Il est dur d’énumérer tant de tragédies. Je ne le fais par habitude d’exagérer ou de dramatiser. Je le fais parce que s’il vaut la peine de prononcer quelques mots et d’attirer votre attention, c’est pour exhorter nos frères africains à faire un effort suprême pour la paix et l’unité des peuples de ce continent endolori, un effort que de prestigieux dirigeants africains sont en train de faire et que nous devons seconder afin que les nouvelles générations d’Africains, leurs enfants et les enfants de leurs enfants aient droit à un meilleur sort. Je sais que les circonstances et les conditions de vie ne sont pas les mêmes dans les cinquante-quatre pays de ce continent-ci.
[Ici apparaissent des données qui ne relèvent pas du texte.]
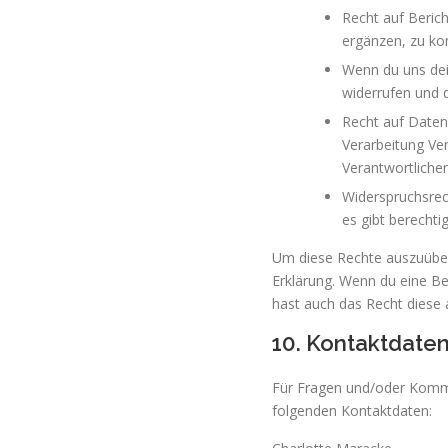
Recht auf Beric
ergänzen, zu ko
Wenn du uns dein
widerrufen und 
Recht auf Daten
Verarbeitung Ver
Verantwortlichen
Widerspruchsrec
es gibt berechti
Um diese Rechte auszuüben 
Erklärung. Wenn du eine Be
hast auch das Recht diese 
10. Kontaktdate
Für Fragen und/oder Kommen
folgenden Kontaktdaten:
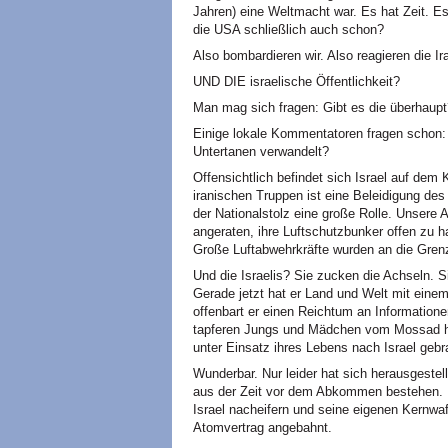
Jahren) eine Weltmacht war. Es hat Zeit. Es
die USA schließlich auch schon?
Also bombardieren wir. Also reagieren die Ir
UND DIE israelische Öffentlichkeit?
Man mag sich fragen: Gibt es die überhaupt
Einige lokale Kommentatoren fragen schon: 
Untertanen verwandelt?
Offensichtlich befindet sich Israel auf de
iranischen Truppen ist eine Beleidigung des 
der Nationalstolz eine große Rolle. Unser
angeraten, ihre Luftschutzbunker offen zu h
Große Luftabwehrkräfte wurden an die Grenz
Und die Israelis? Sie zucken die Achseln. Si
Gerade jetzt hat er Land und Welt mit einem
offenbart er einen Reichtum an Informationen
tapferen Jungs und Mädchen vom Mossad ha
unter Einsatz ihres Lebens nach Israel gebr
Wunderbar. Nur leider hat sich herausgeste
aus der Zeit vor dem Abkommen bestehen. Da
Israel nacheifern und seine eigenen Kernwa
Atomvertrag angebahnt.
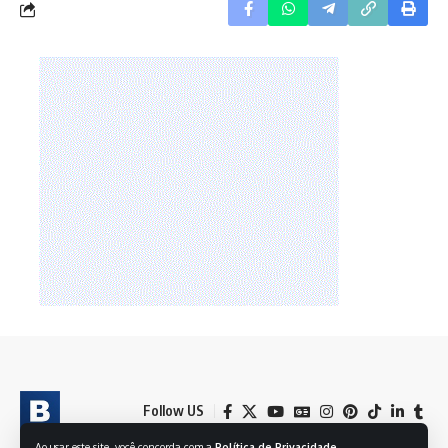
Follow US
Ao usar este site, você concorda com a
Política de Privacidade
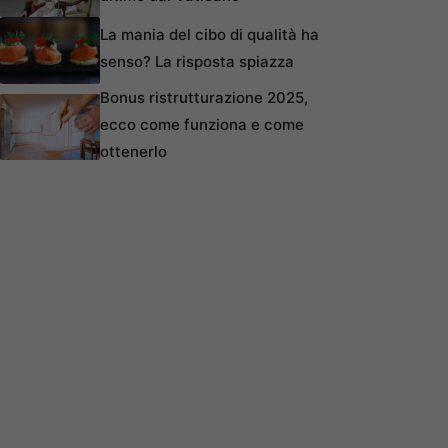
La mania del cibo di qualità ha
senso? La risposta spiazza
Bonus ristrutturazione 2025,
ecco come funziona e come
ottenerlo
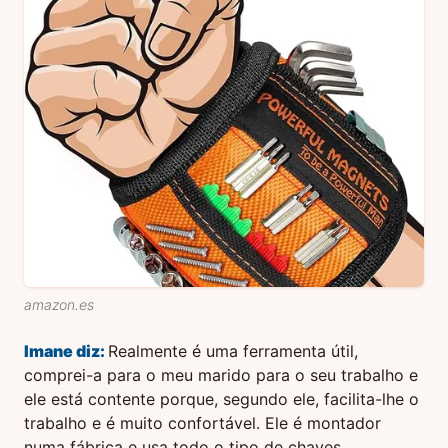
amazon.es
Imane
diz:
Realmente é uma ferramenta útil,
comprei-a para o meu marido para o seu trabalho e
ele está contente porque, segundo ele, facilita-lhe o
trabalho e é muito confortável. Ele é montador
numa fábrica e usa todo o tipo de chaves,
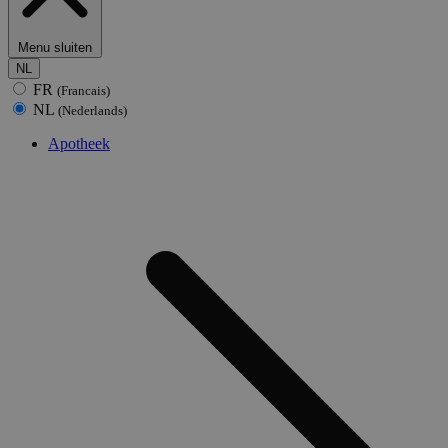
Menu sluiten
NL
FR
(Francais)
NL
(Nederlands)
Apotheek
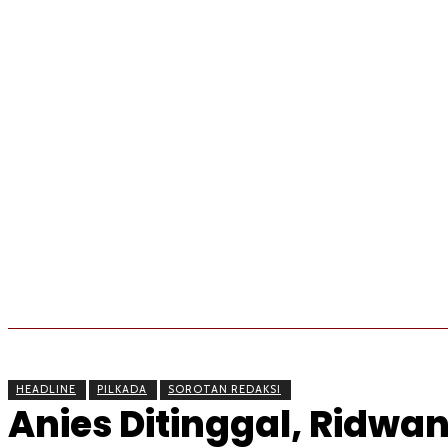
BERITA
OLAHRAGA
EKONOMI
KESEHATAN
HEADLINE
PILKADA
SOROTAN REDAKSI
Anies Ditinggal, Ridw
Ceux qui sont les plus avancés en développement économique et social, qui disposent de davantage de ressources et de connaissances, ont le devoir de transmettre leurs meilleures expériences et de coopérer. J’invite ceux qui représentent ici d’autres continents et d’autres pays à réfléchir, à méditer sur le fait que l’Afrique – exploitée des siècles durant et d’où des millions d’enfants furent arrachés pour devenir des esclaves et où, par suite de l’exploitation et du sous-développement, des nations entières courent aujourd’hui le risque de disparaître – mérite notre soutien le plus décidé.
Cuba n’a aucun lien avec le Fonds monétaire international ni avec la Banque mondiale ; elle n’est pas une puissance financière ; elle n’a pas des millions à offrir, mais elle a prouvé qu’elle est prête à partager ses expériences, à se battre et à coopérer. Elle possède une richesse humaine créée honnêtement en quarante ans d’efforts : des médecins, des ingénieurs, des personnels qualifiés, des hommes et des femmes formés dans la solidarité, prêts à fournir leurs services dans n’importe quel coin du monde, si éloigné qu’il soit. Nous offrons notre capital humain. Voilà la dernière chose que je voulais vous dire.
Je vous prie de m’excuser de vous avoir pris tant de temps.
Je lève mon verre pour l’Algérie, je lève mon verre pour l’Afrique, je lève mon verre pour un monde plus juste et plus humain.